### [Activity]
Pull every line containing "više" from the listing below.

### [Entries provided]
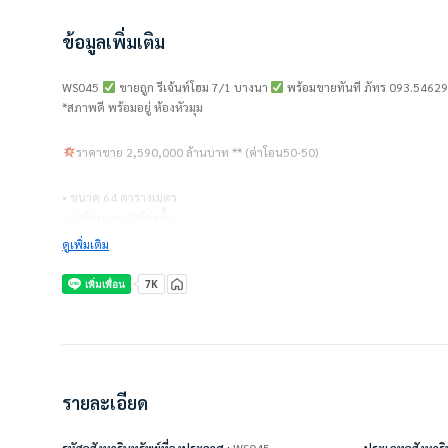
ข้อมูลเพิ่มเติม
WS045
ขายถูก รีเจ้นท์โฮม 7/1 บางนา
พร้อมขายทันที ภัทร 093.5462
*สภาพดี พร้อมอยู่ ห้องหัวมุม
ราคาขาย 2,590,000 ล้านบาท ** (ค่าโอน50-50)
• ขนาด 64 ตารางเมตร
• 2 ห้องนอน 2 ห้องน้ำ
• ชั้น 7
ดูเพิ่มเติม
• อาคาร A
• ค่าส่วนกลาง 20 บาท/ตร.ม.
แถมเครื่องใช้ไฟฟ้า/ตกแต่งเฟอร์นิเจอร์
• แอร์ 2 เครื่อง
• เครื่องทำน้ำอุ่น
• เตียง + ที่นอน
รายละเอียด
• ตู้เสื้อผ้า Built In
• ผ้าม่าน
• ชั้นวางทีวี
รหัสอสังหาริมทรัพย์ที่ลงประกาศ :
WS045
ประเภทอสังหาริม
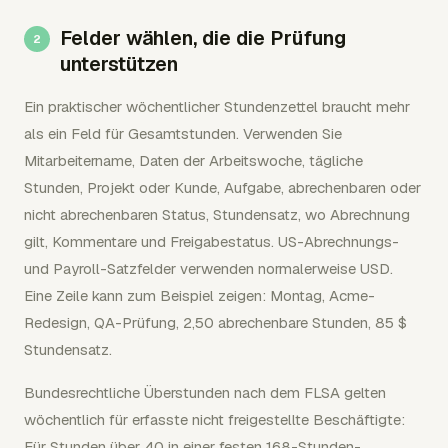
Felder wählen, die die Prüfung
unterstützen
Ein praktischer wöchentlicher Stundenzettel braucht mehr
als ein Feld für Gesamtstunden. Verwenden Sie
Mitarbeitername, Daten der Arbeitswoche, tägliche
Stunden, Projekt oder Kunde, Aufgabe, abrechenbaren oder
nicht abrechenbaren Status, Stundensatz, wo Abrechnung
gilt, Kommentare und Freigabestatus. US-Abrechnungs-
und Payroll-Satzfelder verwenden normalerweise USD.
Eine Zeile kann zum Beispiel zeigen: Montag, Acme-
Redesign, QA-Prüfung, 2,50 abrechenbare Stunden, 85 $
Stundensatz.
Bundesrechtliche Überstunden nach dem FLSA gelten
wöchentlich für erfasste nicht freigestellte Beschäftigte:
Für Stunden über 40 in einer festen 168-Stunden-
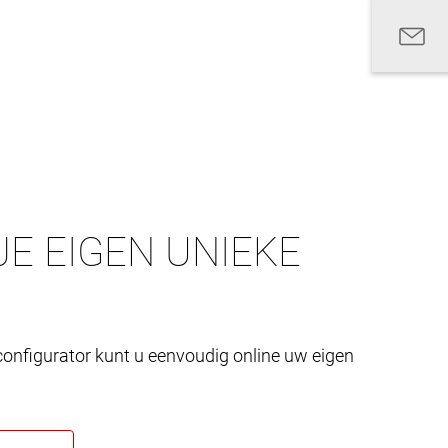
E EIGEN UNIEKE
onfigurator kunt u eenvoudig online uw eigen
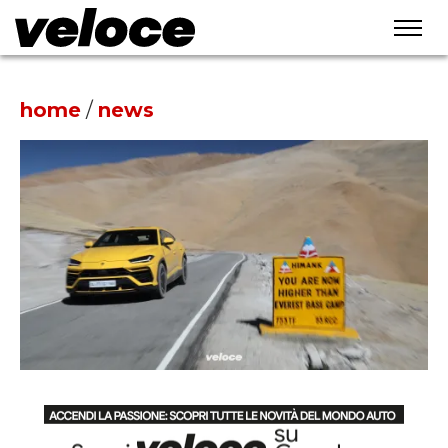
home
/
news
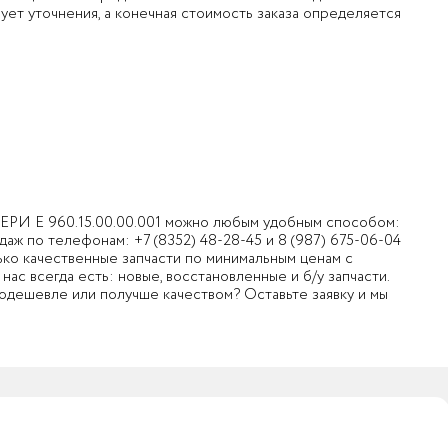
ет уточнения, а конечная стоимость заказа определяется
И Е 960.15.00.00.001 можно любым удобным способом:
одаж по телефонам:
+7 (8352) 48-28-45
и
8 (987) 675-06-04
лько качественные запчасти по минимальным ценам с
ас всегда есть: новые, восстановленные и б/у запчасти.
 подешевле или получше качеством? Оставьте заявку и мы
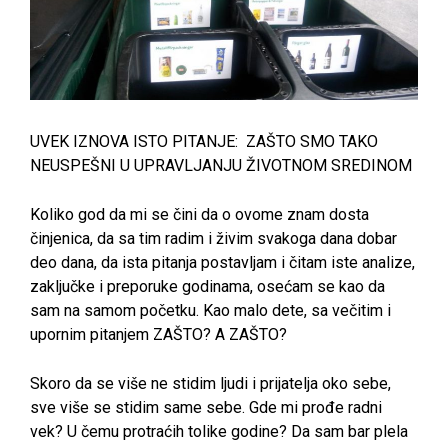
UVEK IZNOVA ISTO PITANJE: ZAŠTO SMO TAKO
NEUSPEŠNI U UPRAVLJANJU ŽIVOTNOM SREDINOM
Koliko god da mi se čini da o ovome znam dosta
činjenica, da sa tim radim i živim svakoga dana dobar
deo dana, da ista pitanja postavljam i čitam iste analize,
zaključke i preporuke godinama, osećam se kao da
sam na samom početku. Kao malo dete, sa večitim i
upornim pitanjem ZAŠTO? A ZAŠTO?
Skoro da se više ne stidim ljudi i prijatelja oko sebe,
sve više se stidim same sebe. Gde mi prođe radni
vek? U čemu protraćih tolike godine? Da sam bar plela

### [Worked solution]
Skoro da se više ne stidim ljudi i prijatelja oko sebe,
sve više se stidim same sebe. Gde mi prođe radni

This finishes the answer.